((
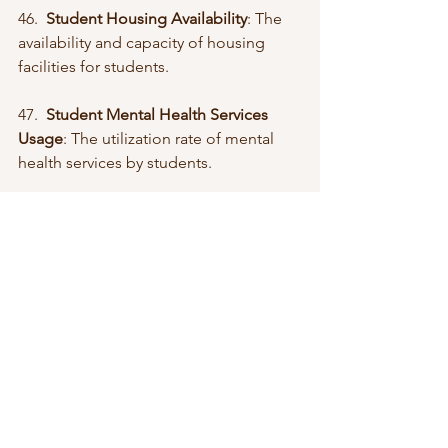
46.  
Student Housing Availability
: The 
availability and capacity of housing 
facilities for students.
47.  
Student Mental Health Services 
Usage
: The utilization rate of mental 
health services by students.
48.  
Student Retention Rate
: The 
percentage of students who continue 
their studies from one academic year 
to the next.
49.  
Student Satisfaction Scores
: 
Measures of student satisfaction with 
their educational experience.
50.  
Student Support Services
: The 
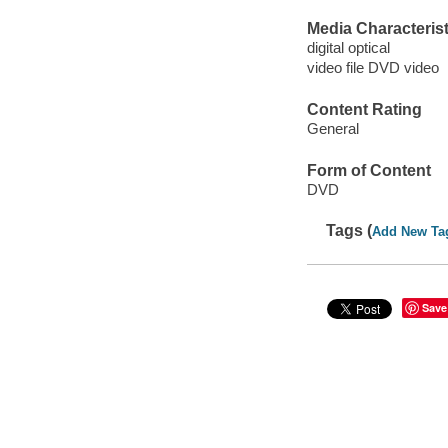
Media Characterist
digital optical
video file DVD video
Content Rating
General
Form of Content
DVD
Tags (
Add New Ta
Save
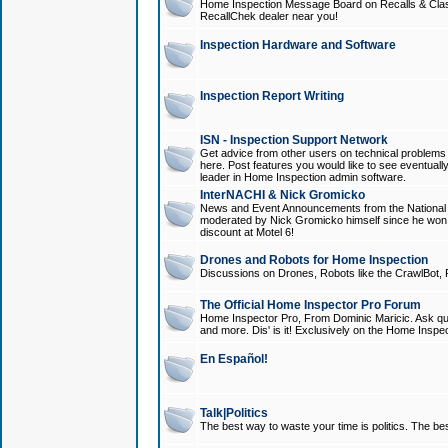
Home Inspection Message Board on Recalls & Class A
RecallChek dealer near you!
Inspection Hardware and Software
Inspection Report Writing
ISN - Inspection Support Network
Get advice from other users on technical problem
here. Post features you would like to see eventuall
leader in Home Inspection admin software.
InterNACHI & Nick Gromicko
News and Event Announcements from the National A
moderated by Nick Gromicko himself since he won
discount at Motel 6!
Drones and Robots for Home Inspection
Discussions on Drones, Robots like the CrawlBot, R
The Official Home Inspector Pro Forum
Home Inspector Pro, From Dominic Maricic. Ask que
and more. Dis' is it! Exclusively on the Home Inspe
En Español!
Talk|Politics
The best way to waste your time is politics. The best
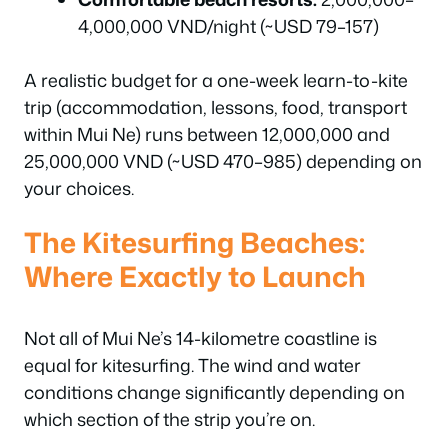
4,000,000 VND/night (~USD 79–157)
A realistic budget for a one-week learn-to-kite
trip (accommodation, lessons, food, transport
within Mui Ne) runs between 12,000,000 and
25,000,000 VND (~USD 470–985) depending on
your choices.
The Kitesurfing Beaches:
Where Exactly to Launch
Not all of Mui Ne’s 14-kilometre coastline is
equal for kitesurfing. The wind and water
conditions change significantly depending on
which section of the strip you’re on.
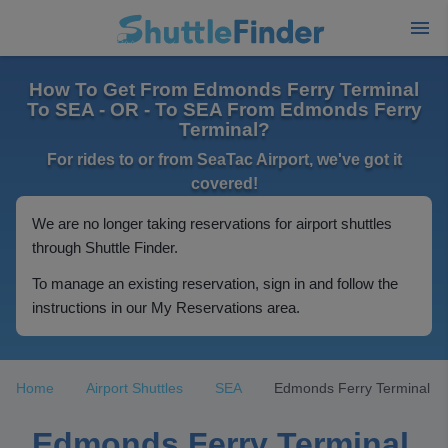
How To Get From Edmonds Ferry Terminal
To SEA - OR - To SEA From Edmonds Ferry
Terminal?
For rides to or from SeaTac Airport, we've got it
covered!
We are no longer taking reservations for airport shuttles
through Shuttle Finder.
To manage an existing reservation, sign in and follow the
instructions in our My Reservations area.
Home
Airport Shuttles
SEA
Edmonds Ferry Terminal
Edmonds Ferry Terminal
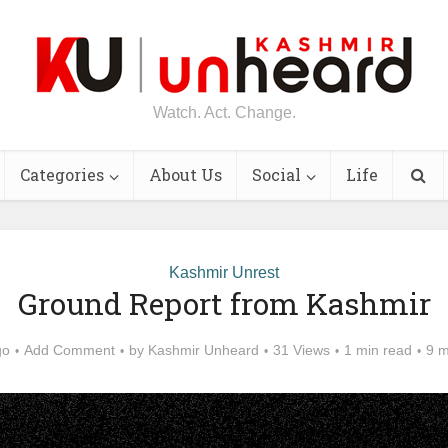
Watch. Act. Change.
Categories
About Us
Social
Life
Kashmir Unrest
Ground Report from Kashmir
go
Add Comment
by
Kashmir Unheard
31 Views
1 min read
9 m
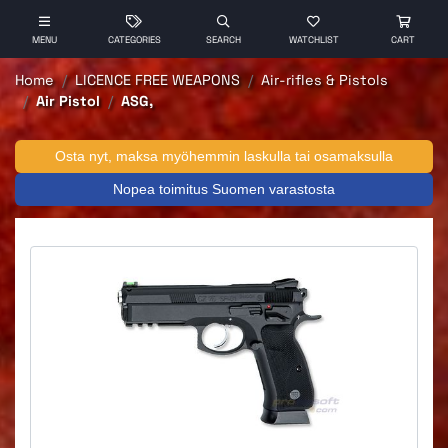
MENU
CATEGORIES
SEARCH
WATCHLIST
CART
Home
LICENCE FREE WEAPONS
Air-rifles & Pistols
Air Pistol
ASG,
Osta nyt, maksa myöhemmin laskulla tai osamaksulla
Nopea toimitus Suomen varastosta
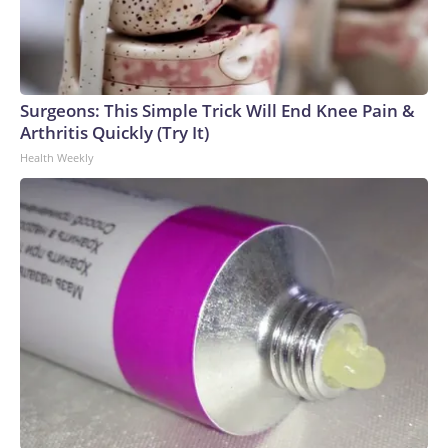
Surgeons: This Simple Trick Will End Knee Pain &
Arthritis Quickly (Try It)
Health Weekly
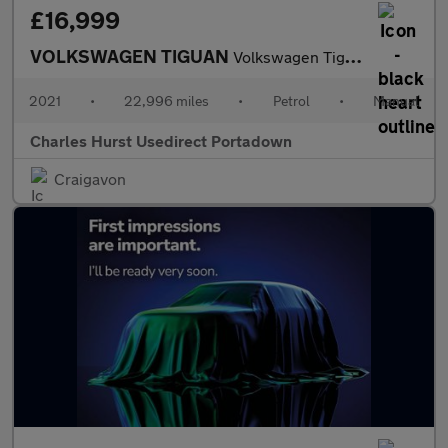
£16,999
VOLKSWAGEN TIGUAN
Volkswagen Tiguan Life Tsi
2021
•
22,996 miles
•
Petrol
•
Manual
Charles Hurst Usedirect Portadown
Craigavon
))
Only the lines from the line with "Surgeons: This Simple" through the closing line of the data, both included, should be set down, exactly as written and without pictures.

Surgeons: This Simple Trick Will End Knee Pain &
Arthritis Quickly (Try It)
Health Weekly
£16,999
VOLKSWAGEN TIGUAN
Volkswagen Tiguan Life Tsi
2021
•
22,996 miles
•
Petrol
•
Manual
Charles Hurst Usedirect Portadown
Craigavon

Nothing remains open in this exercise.